Share your dilemmas and get honest opinions from other Mumsnetters.

To have never realised before how much of a stigma it was to work when you have children?

114 replies

itsmethechubbyfunster · 19/05/2014 13:57

My mum always worked FT... most of my friends mums worked full time...

I am a single parent so HAVE to work, but I work four days a week to get a bit of balance.
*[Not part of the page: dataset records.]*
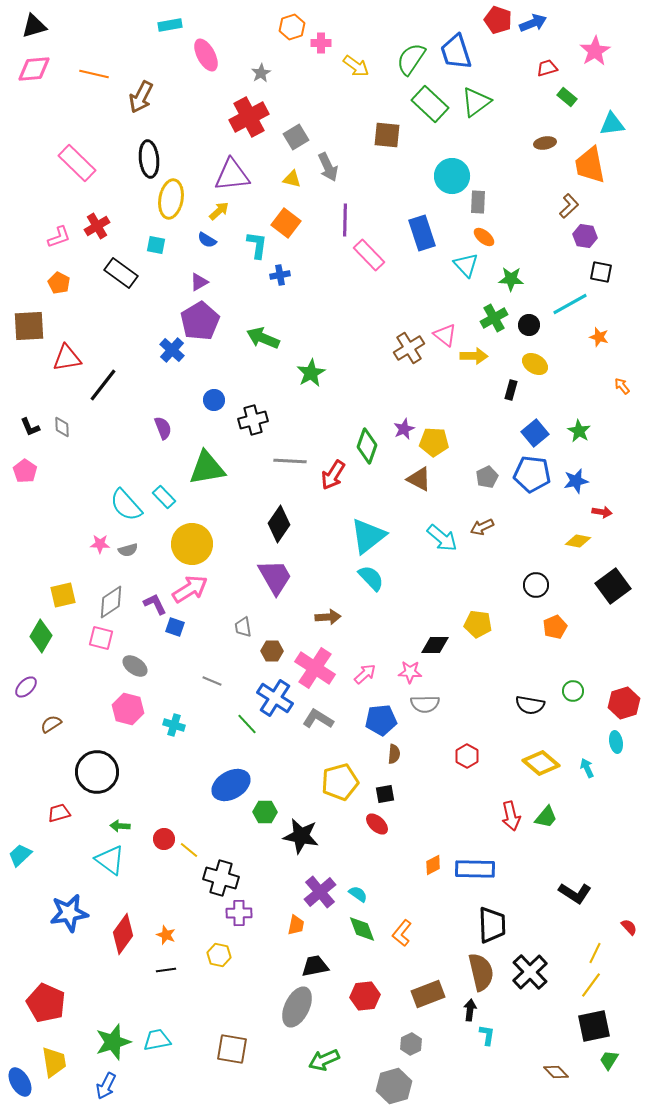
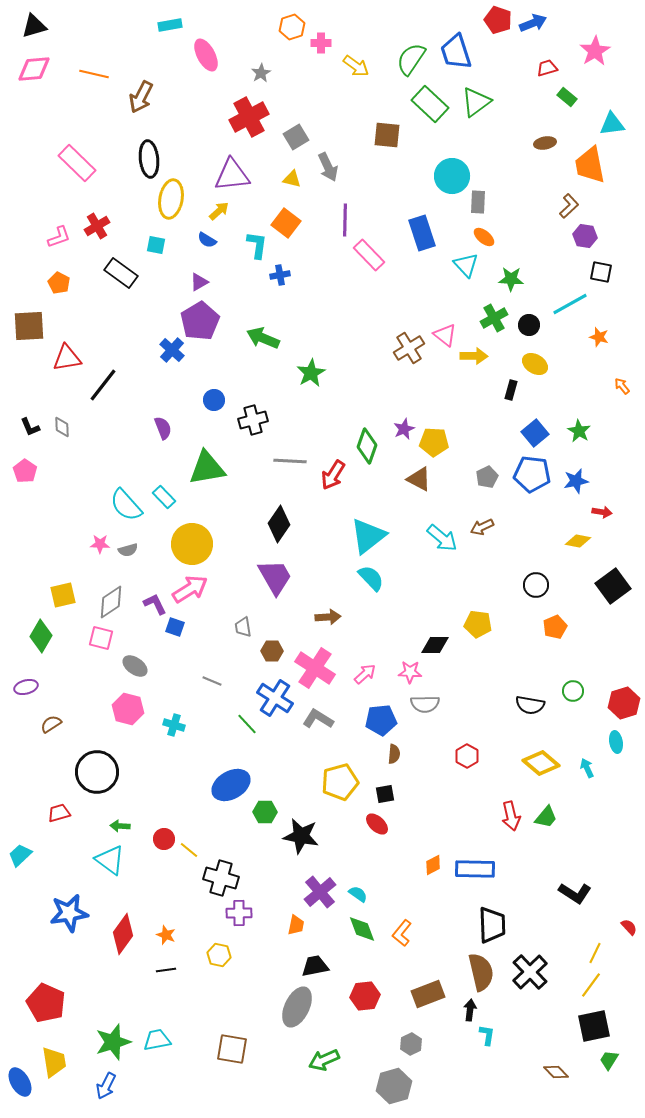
purple ellipse at (26, 687): rotated 30 degrees clockwise
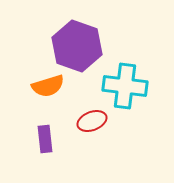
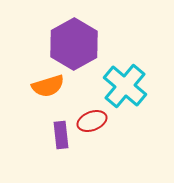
purple hexagon: moved 3 px left, 2 px up; rotated 12 degrees clockwise
cyan cross: rotated 33 degrees clockwise
purple rectangle: moved 16 px right, 4 px up
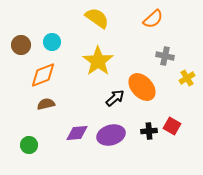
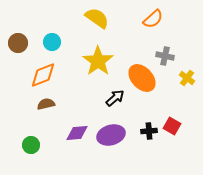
brown circle: moved 3 px left, 2 px up
yellow cross: rotated 21 degrees counterclockwise
orange ellipse: moved 9 px up
green circle: moved 2 px right
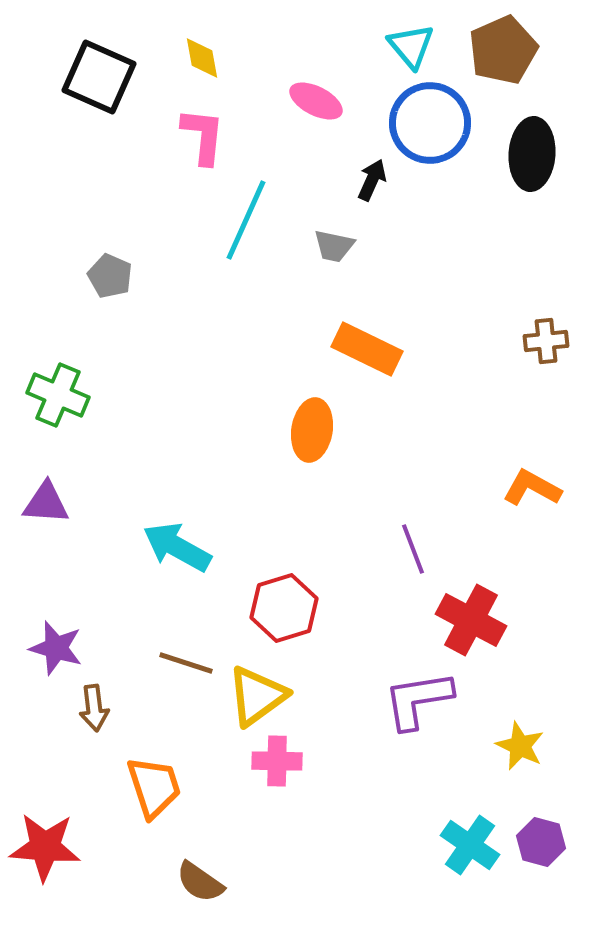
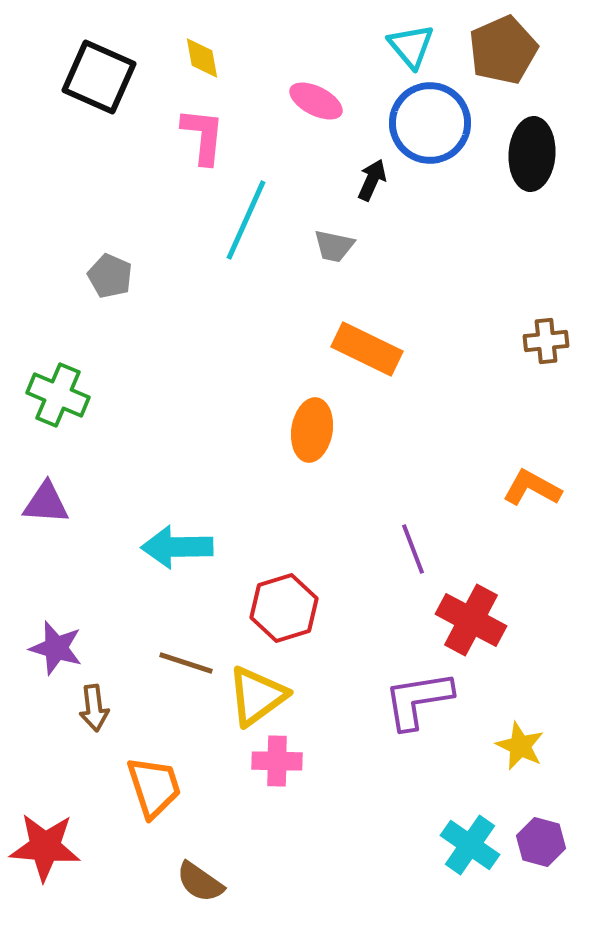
cyan arrow: rotated 30 degrees counterclockwise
I love my job, and I love my child, and I wouldn't have it any other way.

I genuinely never considered that there was a stigma about going to work - I know it's not what some would chose but lots of my friends (without children) have made some veiled (and not so veiled) comments about me working 'too much'.

My SIL (disclaimer: crazy) once said 'but if you got a call saying he was blue or something you'd be able to leave work right?'

I don't know, maybe I'm just being oversensitive but I seem to hear comments (not about me in particular just generally) about people 'leaving others to raise their children' etc all the time these days and I don't get it... what's the alternative in this day and age with money so tight??

My friend tried to tell me that it would be much better to just claim benefits so I can stay home with him as these are his main formative years...

When did it stop being a personal choice and start being child neglect?! I never ever noticed this before I had my baby!

AIBU?

OP posts:
Hoppinggreen · 19/05/2014 13:58

It's also stigmatised if you stay at home and sponge off your husband!!!
Mums can't win so don't even try.

itsmethechubbyfunster · 19/05/2014 14:02

That's true! And nobody would ever accuse Dad of 'leaving someone else to raise their baby' would they?!

OP posts:
proseccoco · 19/05/2014 14:02

This reply has been deleted

Message withdrawn at poster's request.

GingerRodgers · 19/05/2014 14:02

Agree with pp. you're damned if you do and damned if you don't so just do what you choose to do and try to ignore what others think.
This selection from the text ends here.